Il y a des com­para­isons pos­si­bles. La notion de con­fine­ment, par exem­ple, s’ap­plique bien aux réseaux. Quand un pare-feu, des serveurs en frontal et une DMZ (pour « zone démil­i­tarisée ») iso­lent le reste du réseau pour qu’il soit le plus pro­tégé pos­si­ble, c’est un peu comme lorsque l’on met des masques pour que rien ne passe ! 

Mais si les deux univers se ressem­blent dans leurs façons de raison­ner et d’analyser une sit­u­a­tion, ce n’est pas le cas en ce qui con­cerne les solu­tions de défense. Du point de vue biologique, le sys­tème humain est une machine fan­tas­tique, qui sait se pro­téger et se défendre con­tre les virus, les bac­téries, les agres­sions, etc. Il sait même se « met­tre à jour » en prenant en compte les attaques précé­dentes. Nos sys­tèmes numériques sont à des années-lumière de cette ingéniosité et de cette effi­cac­ité. Il faudrait mieux con­naître notre sys­tème immu­ni­taire pour s’en inspir­er et voir ce que l’on peut trans­pos­er dans les logi­ciels antivirus.
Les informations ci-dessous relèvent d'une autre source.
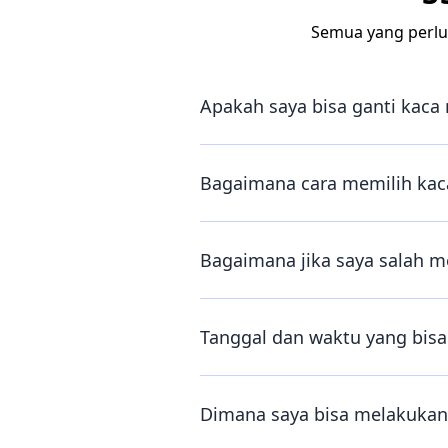
Semua yang perlu
Apakah saya bisa ganti kaca 
Bagaimana cara memilih kaca
Bagaimana jika saya salah m
Tanggal dan waktu yang bisa 
Dimana saya bisa melakukan 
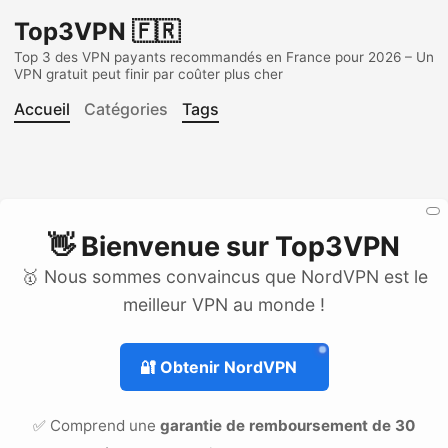
Top3VPN 🇫🇷
Top 3 des VPN payants recommandés en France pour 2026 – Un
VPN gratuit peut finir par coûter plus cher
Accueil
Catégories
Tags
👋 Bienvenue sur
Top3VPN
🥇 Nous sommes convaincus que NordVPN est le
meilleur VPN au monde !
🔐
Obtenir NordVPN
✅ Comprend une
garantie de remboursement de 30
Les mécan­ismes du vivant sont bien plus com­plex­es et sophis­tiqués qu’un virus conçu par un ou plusieurs humains ; il est donc pos­si­ble pour d’autres humains de com­pren­dre cette attaque et de la con­tr­er. Certes, les cyber­at­taques font des vic­times, mais on pour­ra se défendre alors que face à la pandémie de Covid-19… c’est plus difficile !

Cela sig­ni­fie-t-il que nous pour­rions nous pré­mu­nir d’une cyber-pandémie ?

Plusieurs répons­es. D’abord, ça fait des années que l’on nous prédit une cyber-pandémie mon­di­ale, que l’on dit que tout va s’ar­rêter, qu’il n’y aura plus de voitures, d’én­ergie… Et tou­jours rien ! On est loin du chaos annon­cé dans les films catastrophes. 

Mais en même temps, les attaques sont de plus en plus nom­breuses et font des vic­times chaque jour. Quand une entre­prise est attaquée par un rançongi­ciel, qu’elle dépose son bilan et licen­cie son per­son­nel, cela a des con­séquences humaines et économiques impor­tantes. Nous avons con­nu plusieurs attaques qui ont causé des dégâts irréversibles et des mil­liards de pertes dans le monde entier, comme Wan­naCry ou NotPetya.

C’est d’ailleurs d’au­tant plus inquié­tant que les virus évolu­ent, mutent et se cam­ou­flent de mieux en mieux. Cer­tains exis­tent en de nom­breuses vari­a­tions. Prenez l’ex­em­ple du cheval de Troie ban­caire Emotet, apparu en 2014 : il change de forme, de sig­na­ture ou de com­porte­ment au fil du temps. C’est l’un des virus les plus répan­dus actuelle­ment. Nous avons soumis un échan­til­lon par­ti­c­uli­er d’E­motet à 63 antivirus sur le site Virus­To­tal de Google, et seuls 7 d’en­tre eux l’ont détec­té… Sans par­ler des mil­liards d’ob­jets con­nec­tés dans nos foy­ers, dans nos villes, qui peu­vent être attaqués, détournés de leur fonc­tion. Donc oui, une cyber-pandémie est pos­si­ble, mais peut-être pas sous la même forme qu’une pandémie biologique.

Que craignez-vous le plus ?

Comme une épidémie, la dés­in­for­ma­tion est virale. Les out­ils intel­li­gents de traite­ment du lan­gage ou de l’im­age sont main­tenant telle­ment sophis­tiqués qu’ils per­me­t­tent de pro­duire des deep fake, des fauss­es vidéos tout à fait crédi­bles, où l’on fait dire ce que l’on veut à une per­son­ne. Il est pos­si­ble de faire des faux likes, des faux chat­bots, de dif­fuser mas­sive­ment des fauss­es infor­ma­tions, d’at­ta­quer les sys­tèmes élec­toraux… Je crois que la vraie pandémie est aujour­d’hui la désinformation.